Earlier this month Manhattan College’s graduating seniors were charged a $375 graduation fee via Self Service.
Students graduating this May received an email in early April requesting the fee to be paid by late April, approximately a month before this semester’s graduation ceremony, which will take place on Friday, May 19 in Draddy Gymnasium.
William Clyde, MC’s Provost and Executive Vice President, described the charge as a one-time fee that the school has always had.
“Some fees are there just when you hit that thing, like an application fee at the very beginning or a deposit as a freshman, and then you don’t have it again after that,” Clyde said. “But this is one that is there just at the end to cover the cost of commencement and all of the processes around that.”
According to Clyde, the fee was not charged earlier because a confirmed list of graduates was not completed until late March.
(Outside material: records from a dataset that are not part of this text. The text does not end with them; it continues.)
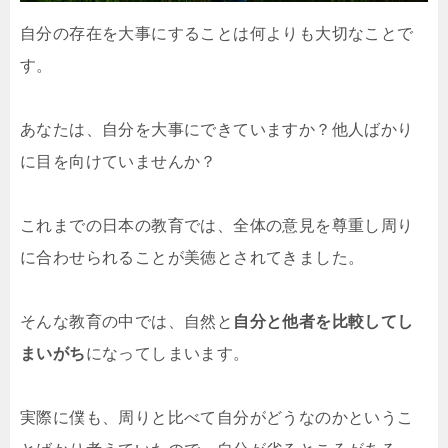
自分の存在を大事にすることは何よりも大切なことで
す。
あなたは、自分を大事にできていますか？他人ばかり
に目を向けていませんか？
これまでの日本の教育では、全体の意見を尊重し周り
に合わせられることが美徳とされてきました。
そんな教育の中では、自然と
自分と他者を比較してし
まいがち
になってしまいます。
実際に僕も、周りと比べて自分がどうなのかというこ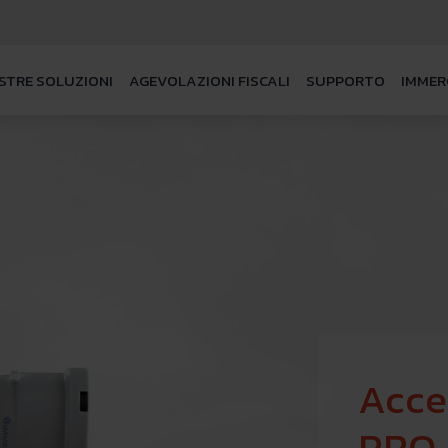
STRE SOLUZIONI
AGEVOLAZIONI FISCALI
SUPPORTO
IMMER
Acce
PRO 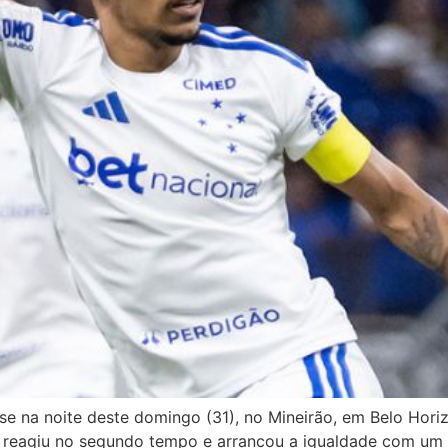
e na noite deste domingo (31), no Mineirão, em Belo Hor
as reagiu no segundo tempo e arrancou a igualdade com um 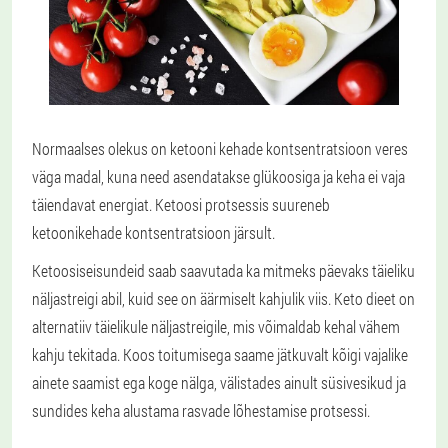
Normaalses olekus on ketooni kehade kontsentratsioon veres
väga madal, kuna need asendatakse glükoosiga ja keha ei vaja
täiendavat energiat. Ketoosi protsessis suureneb
ketoonikehade kontsentratsioon järsult.
Ketoosiseisundeid saab saavutada ka mitmeks päevaks täieliku
näljastreigi abil, kuid see on äärmiselt kahjulik viis. Keto dieet on
alternatiiv täielikule näljastreigile, mis võimaldab kehal vähem
kahju tekitada. Koos toitumisega saame jätkuvalt kõigi vajalike
ainete saamist ega koge nälga, välistades ainult süsivesikud ja
sundides keha alustama rasvade lõhestamise protsessi.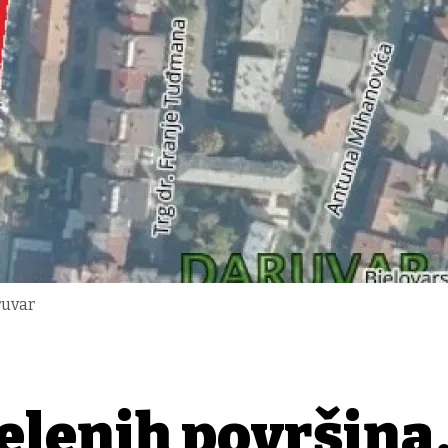
ruvar
zelenih površina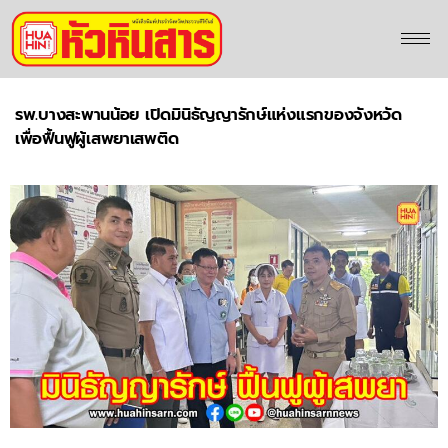
รพ.บางสะพานน้อย เปิดมินิธัญญารักษ์แห่งแรกของจังหวัด
เพื่อฟื้นฟูผู้เสพยาเสพติด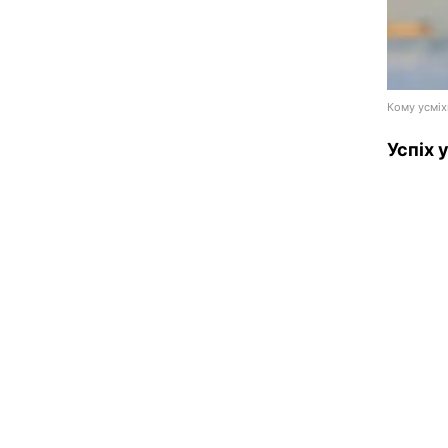
Кому усміх
Успіх 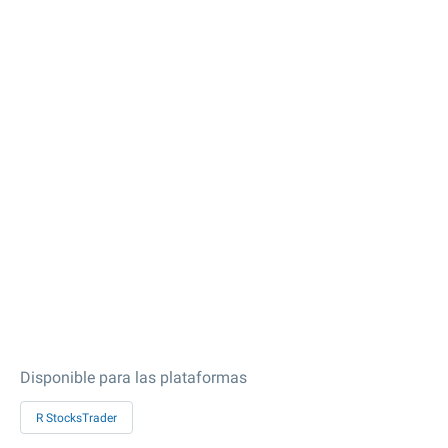
Disponible para las plataformas
R StocksTrader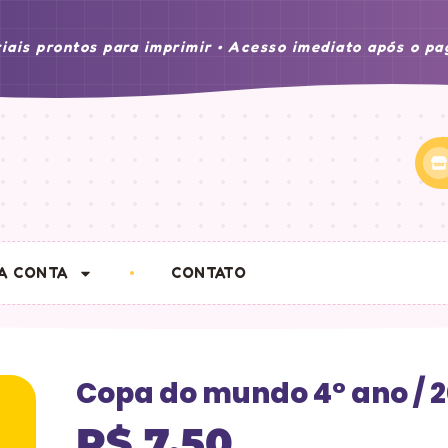
iais prontos para imprimir • Acesso imediato após o p
A CONTA
CONTATO
Copa do mundo 4° ano / 
R$
7,50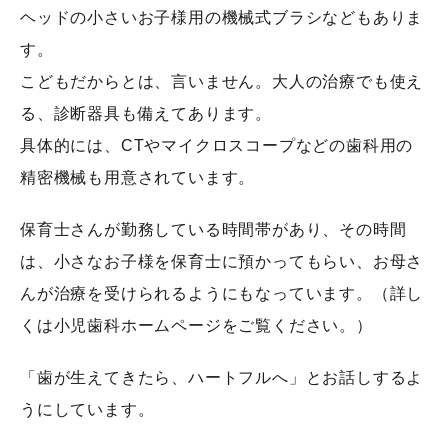
ヘッドの小さいお子様用の機械式ブラシなどもありま
す。
こどもだからとは、言いません。大人の治療でも使え
る、診断器具も備えてあります。
具体的には、CTやマイクロスコープなどの歯科用の
精密機械も用意されています。
保育士さんが勤務している時間帯があり、その時間
は、小さなお子様を保育士に預かってもらい、お母さ
んが治療を受けられるようにもなっています。（詳し
くは小児歯科ホームページをご覧ください。）
「歯が生えてきたら、ハートフルへ」とお話しするよ
うにしています。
This list is formed only after all MC graduating seniors fill out an ‘intent to graduate’ form. These students’ academic records are then checked to make sure that they are candidates for graduation.
The fee covers the expenses of, in large part, the graduation itself, along with the processes of confirming students’ grades, certification to the state, reconfirming all of the courses, and ordering the diplomas.
“The commencement and all of the processes around it is an expensive thing,” Clyde said.
Clyde also added that many other colleges often have a graduation fee as well, though it may be called something else, such as a ‘general fee’ instead.
“Not only have we always had something like this, but if you look at any other school, they always have this, but sometimes they call it something else that sounds more innocuous so it doesn’t raise red flags,” he said.
Despite the prevalence of this charge, some students are not happy about the extra expense on an already high tuition.
“I wasn’t thrilled when I paid it. A lot of times it feels like that money disappears and tuition is already so much. For instance, I know that it simplifies their process, but it would be nice to give the cap and gown back rather than pay for an outfit I can only wear once,” said Daniel Weiss, a senior.
Fellow senior Tom Power was also not pleased with the fee.
“MC already asks for enough money from each student as it is. The cost should be built into the ‘fees’ section of student billing to avoid students and families feeling as if MC is trying to money gouge,” he said.
On the school’s decision not to embed graduation costs in the tuition, Clyde said, “Then you’d be having freshmen, sophomores, and juniors, some of whom may not end up graduating, paying for it.”
For seniors who fail to pay the $375 charge, the result would be a hold on the student’s account and he or she would be unable to get a copy of their diploma.